──────── MATERIAL TO PROCESS ────────

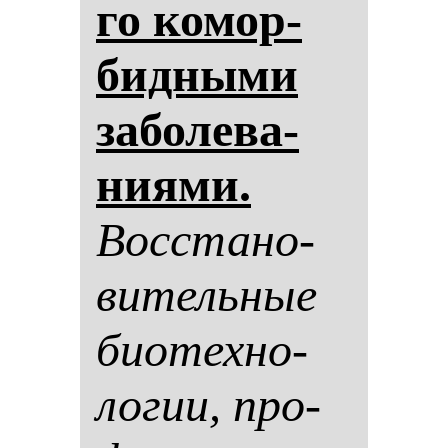
го ко­мор­
бид­ны­ми
за­бо­ле­ва­
ни­ями.
Вос­ста­но­
ви­тель­ные
би­отех­но­
ло­гии, про­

────────

_WHAT IS REQUIRED:_
Every line from the one containing "за­бо­ле­ва­" through the end of the entries above must be echoed exactly, with both ends kept.

_ANSWER TO THE PROBLEM:_
за­бо­ле­ва­
ни­ями.
Вос­ста­но­
ви­тель­ные
би­отех­но­
ло­гии, про­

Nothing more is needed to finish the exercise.